The downside to the lack of offers and communication from Ohio State and Michigan are the rumors that have surfaced as a result. Many questioned whether or not Bowden had poor character or was surrounding himself with the wrong people, both of which Arnold quickly denied.
“I don’t know how that rumor got started about him,” Arnold said. “I don’t know if it’s just because he has a lot of tattoos or what the deal is but he has never had any problems with the law, he gets along with his teammates, he gets along with his teachers. That’s why whenever teams ask me about Lynn’s character, I tell them to go talk to his teachers. He is not a character risk whatsoever.”
Whichever school does snag Bowden though will have to consider what position will best quit him. According to Arnold, quite a few are looking for ways to utilize his explosive skill set.
“[Bowden] is being looked at mostly as a wide receiver and kick returner,” Arnold said. “We timed him last spring as a 4.38 40-yard dash. He’s got long arms and is explosive, so he has all the tools to be a great wide receiver.”
Arnold also stated that besides great talent, Bowden also possesses the intangibles that separate great players from the rest of the pack.
“Besides his god given abilities, Bowden has all sorts of qualities that make him unique,” Arnold said. “[Bowden] is a fierce competitor who hates to lose at anything and his football IQ is off the charts.”
As for his favorite memory of coaching Bowden, Arnold had just the moment in mind.

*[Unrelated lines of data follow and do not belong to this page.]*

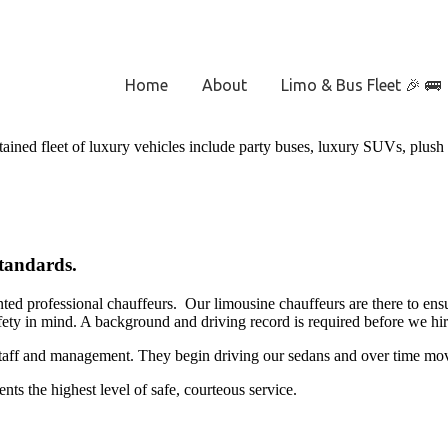
Home
About
Limo & Bus Fleet 🎉 🚌
tained fleet of luxury vehicles include party buses, luxury SUVs, plush
Standards.
nted professional chauffeurs. Our limousine chauffeurs are there to ensur
afety in mind. A background and driving record is required before we hir
staff and management. They begin driving our sedans and over time move u
nts the highest level of safe, courteous service.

“We had a 4th and 10 or something and we needed to get a first down, so we called timeout and were trying to figure out what play we should call,” Arnold said. “[Bowden] just looks me in the eye and says, ‘Coach, give me the ball.’ So we called a play for him and he took it 25 yards. He just has this incredible confidence, not cockiness but confidence, in his ability to get things done.”
While some high school prospects need a year to get acclimated to the increased speed of the college game, Arnold believes Bowden will be ready to go from day one.
“[Bowden] is ready right now,” Arnold said. “I’ve coached guys that have contributed in the Big Ten as freshmen and sophomores and Lynn is as good or better than they were.”
Bowden played all over for Harding his senior season. He lined up at quarterback, returned kicks and also handled punting duties. His versatility is what impressed Arnold most.
“After watching him for the past two years, [Bowden] really reminds me of Michigan’s Jabrill Peppers,” Arnold said. “[Bowden] is that kind of athlete that can play anywhere.”